In some implementations, when processing the data related to the historical audits and the historical expense reports, the machine learning model may group the historical expense reports by outcome of the historical audits. For example, the machine learning model may group, utilizing the data related to the historical audits, the data related to the historical expense reports into groups, such as historical expense reports that failed a historical audit, that passed a historical audit, that failed or passed an initial historical audit but the outcome was subsequently reversed, that were not audited, and/or the like.
In some implementations, the report analysis platform may use the multi-entity profile for the data as the input to the machine learning model. This facilitates identification of the set of supervised model features for different attributes included in the data, which can make the supervised model features more dynamic, can improve an accuracy of the set of supervised model features, and/or the like.

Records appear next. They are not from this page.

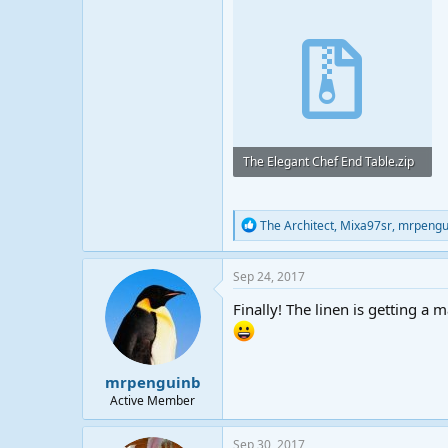
The Elegant Chef End Table.zip
20.8 KB · Views: 23
R
The Architect
,
Mixa97sr
,
mrpengu
e
a
c
Sep 24, 2017
t
i
Finally! The linen is getting a 
o
n
s
:
mrpenguinb
Active Member
Sep 30, 2017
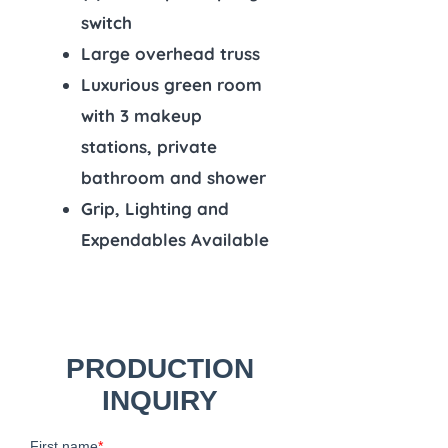
switch
Large overhead truss
Luxurious green room
with 3 makeup
stations, private
bathroom and shower
Grip, Lighting and
Expendables Available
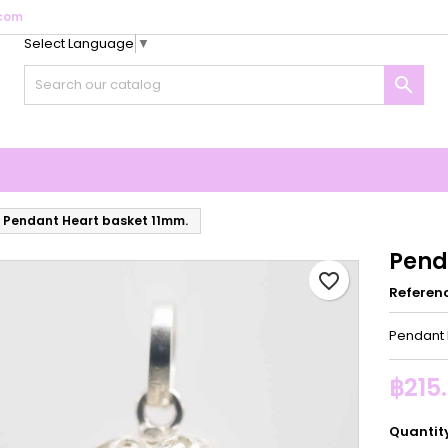
com
Select Language
▼
y wishlists
reate wishlist
ign in

Create new list
u need to be logged in to save products in your wishlist.
shlist name
Cancel
Sign i
Cancel
Create wishlis
Pendant Heart basket 11mm.
Pend
favorite_border
Referen
Pendant 
฿215
Quantit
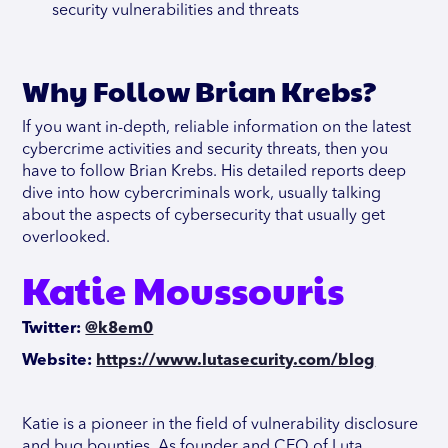
security vulnerabilities and threats
Why Follow Brian Krebs?
If you want in-depth, reliable information on the latest
cybercrime activities and security threats, then you
have to follow Brian Krebs. His detailed reports deep
dive into how cybercriminals work, usually talking
about the aspects of cybersecurity that usually get
overlooked.
Katie Moussouris
Twitter:
@k8em0
Website:
https://www.lutasecurity.com/blog
Katie is a pioneer in the field of vulnerability disclosure
and bug bounties. As founder and CEO of Luta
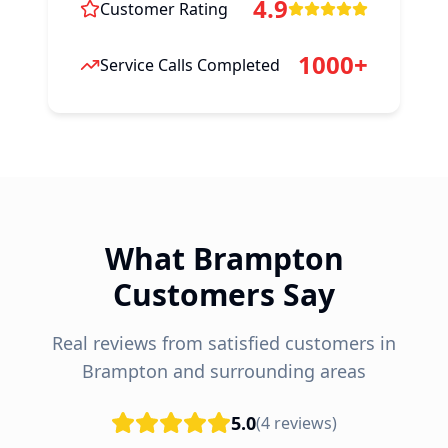
4.9
Customer Rating
1000+
Service Calls Completed
What Brampton
Customers Say
Real reviews from satisfied customers in
Brampton and surrounding areas
5.0
(
4
reviews)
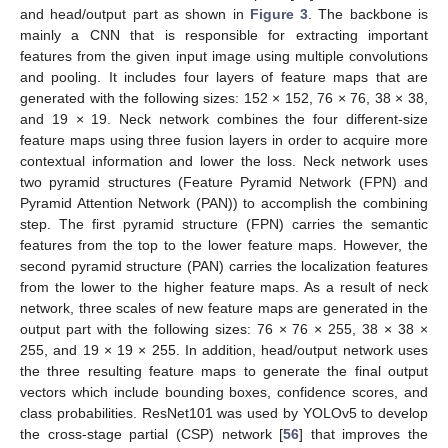
and head/output part as shown in
Figure 3
. The backbone is
mainly a CNN that is responsible for extracting important
features from the given input image using multiple convolutions
and pooling. It includes four layers of feature maps that are
generated with the following sizes: 152 × 152, 76 × 76, 38 × 38,
and 19 × 19. Neck network combines the four different-size
feature maps using three fusion layers in order to acquire more
contextual information and lower the loss. Neck network uses
two pyramid structures (Feature Pyramid Network (FPN) and
Pyramid Attention Network (PAN)) to accomplish the combining
step. The first pyramid structure (FPN) carries the semantic
features from the top to the lower feature maps. However, the
second pyramid structure (PAN) carries the localization features
from the lower to the higher feature maps. As a result of neck
network, three scales of new feature maps are generated in the
output part with the following sizes: 76 × 76 × 255, 38 × 38 ×
255, and 19 × 19 × 255. In addition, head/output network uses
the three resulting feature maps to generate the final output
vectors which include bounding boxes, confidence scores, and
class probabilities. ResNet101 was used by YOLOv5 to develop
the cross-stage partial (CSP) network [
56
] that improves the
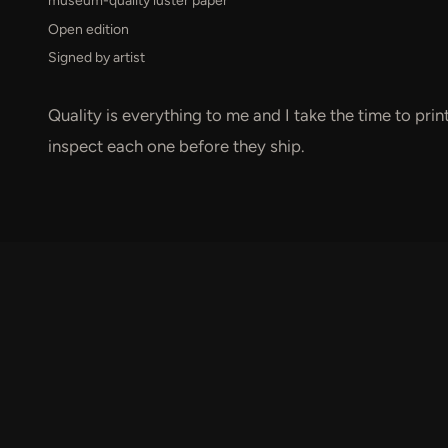
museum-quality luster paper
Open edition
Signed by artist
Quality is everything to me and I take the time to pri
inspect each one before they ship.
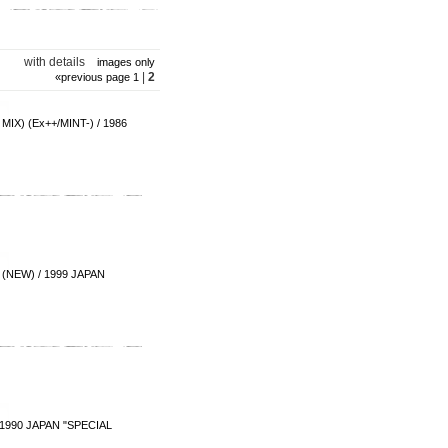
with details
images only
|
2
«
previous page
1
 (Ex++/MINT-) / 1986
(NEW) / 1999 JAPAN
 1990 JAPAN "SPECIAL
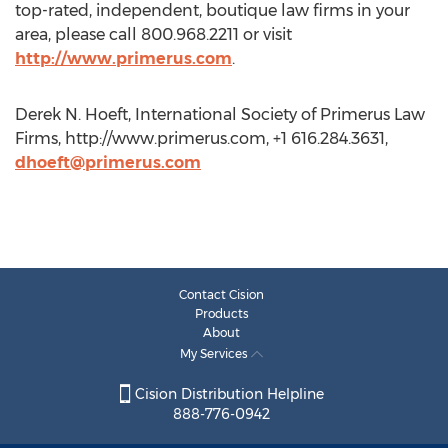
top-rated, independent, boutique law firms in your
area, please call 800.968.2211 or visit
http://www.primerus.com
.
Derek N. Hoeft, International Society of Primerus Law
Firms, http://www.primerus.com, +1 616.284.3631,
dhoeft@primerus.com
Contact Cision
Products
About
My Services
Cision Distribution Helpline
888-776-0942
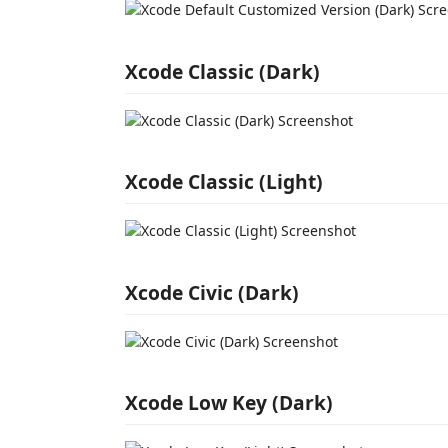
Xcode Classic (Dark)
Xcode Classic (Light)
Xcode Civic (Dark)
Xcode Low Key (Dark)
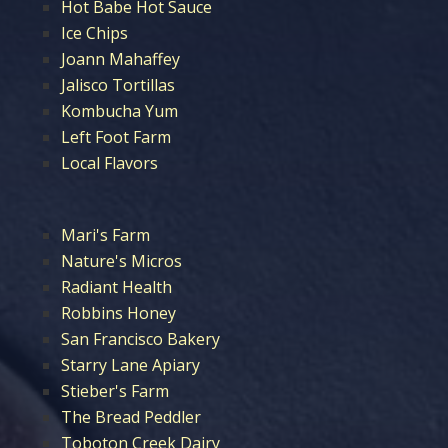
Hot Babe Hot Sauce
Ice Chips
Joann Mahaffey
Jalisco Tortillas
Kombucha Yum
Left Foot Farm
Local Flavors
Mari's Farm
Nature's Micros
Radiant Health
Robbins Honey
San Francisco Bakery
Starry Lane Apiary
Stieber's Farm
The Bread Peddler
Toboton Creek Dairy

In some implementations, prior to inputting the data related to the historical audits and/or the historical expense reports, the report analysis platform may prepare and/or pre-process the data. For example, the report analysis platform may identify keywords included in the data, such as unique identifiers that are common to both the data related to the historical audits and to the data related to the historical expense reports, terms that identify historical audits that resulted in a pass, terms that identify historical audits that resulted in a fail, amounts associated with a historical expense report, locations of the historical expense reports, and/or the like. Additionally, or alternatively, the report analysis platform may remove leading and/or trailing spaces from text included in the data related to the historical audits and the historical expense reports, may remove non-American Standard Code for Information Interchange (ASCII) characters, and/or the like. This facilitates quick and/or easy processing of the data related to the historical audits and the historical expense reports by making the data more uniform, thereby facilitating fast determination of the supervised model features, more accurate determinization of the supervised model features, and/or the like.
In some implementations, the report analysis platform may generate the machine learning model. For example, the report analysis platform may have trained the machine learning model to identify the set of supervised model features from the data related to the historical audits and the historical expense reports.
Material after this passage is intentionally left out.